Occupational pensions schemes – where’s the advice?

A friend of mine is eligible to join their new employer’s group pension scheme and asked me to advise them on it. Of course I obliged, but isn’t there a scheme broker to go through the scheme with them? No, they were sent an email with the form, asked to fill it out and return it to them. That was it. There wasn’t even a list of the funds available.

At my prompting, they were told the following:

  1. Allocation rate: 97.5%
  2. Policy charge: €4.23 per month
  3. Funds: 4 funds available, one ESG equity fund, 2 bond funds and a cash fund.
  4. Default strategy: 70% Stewardship, 20% Fixed interest, 10% Indexed linked bonds for younger members with a derisking strategy as retirement approaches.

The first thing that struck me is that the members are paying for the pension scheme!
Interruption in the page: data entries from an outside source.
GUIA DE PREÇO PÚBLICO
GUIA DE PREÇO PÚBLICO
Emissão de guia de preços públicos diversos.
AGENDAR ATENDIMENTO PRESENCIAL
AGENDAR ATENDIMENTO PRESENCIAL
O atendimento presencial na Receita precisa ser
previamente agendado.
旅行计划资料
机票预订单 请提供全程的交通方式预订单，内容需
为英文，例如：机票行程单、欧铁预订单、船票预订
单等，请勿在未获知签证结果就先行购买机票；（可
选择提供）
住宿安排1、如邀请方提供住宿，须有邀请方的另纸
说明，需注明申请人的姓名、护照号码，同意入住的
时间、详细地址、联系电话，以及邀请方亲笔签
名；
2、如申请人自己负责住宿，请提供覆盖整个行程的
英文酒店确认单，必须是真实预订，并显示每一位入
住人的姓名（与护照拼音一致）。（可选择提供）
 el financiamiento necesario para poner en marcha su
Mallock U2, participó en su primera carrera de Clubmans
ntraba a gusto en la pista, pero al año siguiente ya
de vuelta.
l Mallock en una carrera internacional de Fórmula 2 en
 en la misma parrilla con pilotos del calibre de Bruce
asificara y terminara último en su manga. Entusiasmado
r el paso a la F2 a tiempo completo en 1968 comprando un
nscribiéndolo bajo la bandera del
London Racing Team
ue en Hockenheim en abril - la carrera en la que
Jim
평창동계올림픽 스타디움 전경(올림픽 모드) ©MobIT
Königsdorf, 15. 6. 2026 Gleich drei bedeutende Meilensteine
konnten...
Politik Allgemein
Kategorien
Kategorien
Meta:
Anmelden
If an employer offers a pension scheme for their members, they should pay for it, not the employee through commissions. And seeing as the employee is paying for the scheme, where is the advice? The advisor in this case, has literally emailed the member a form, provided them with ZERO information and is charging them 2.5% of EVERY contribution that they make for the privilege.

The problem is, this is not an isolated case. I regularly get calls from people joining pension schemes looking for advice on their pension scheme. They tell me the advisor who looks after the scheme said they don’t provide advice. So members are looking to pay someone to give them advice on a benefit that their employer is providing?

Retirement

It gets worse. Retiring is a huge change in someone’s life, especially when it comes to finances. You go from earning a regular salary and saving to no more salary and spending your savings. There is an element of vulnerability to it and people need to be coached and advised through it.

Again, I have seen countless cases of ARF forms being emailed out to members and being asked to fill it out. No advice on the other options or funds available and not a hint of charges and commissions. It is not unusual for these schemes to earn 4% commission for that time consuming email. Put that in numbers. If a member accumulates a pension pot of €800,000, they get €200,000 tax free lump sum and €600,000 into an ARF. The broker is paid €24,000 to fill out a few forms!!

Lifestyling

As with my friend, lifestyling is the default option for almost all occupational pension scheme. That is, as the member nears retirement, they switch to “safer” funds i.e. bonds. Except bonds aren’t always safe. While central banks across the world tackle inflation by increasing interest rates, this has an adverse impact on bond prices.

So while bonds prices are falling, you are investing more and more into these falling assets as the default model does this automatically.

Below is the fund performance figures of New Ireland’s Managed funds and their Lifestyling fund for someone retiring in 2023. I am not picking on New Ireland, this is the same for all providers. The whole idea behind lifestyling is to reduce risk as you near retirement. But as we can see, with the exception of 1 month figures, the “safer” option has lost more money over 3, 6 and 12 months and by a considerable amount. For someone with €800,000 in their pension pot, that’s a difference of €61,400 over 12 months.

Occupational pensions is a very lucrative business. The big players have put a lot of resources into the online offering for staff. But what good is an online portal if you don’t know what you are doing? Advisors of occupational pension schemes need to step up and provide its members with the advice they deserve. And employers should be ensuring that this advice is provided.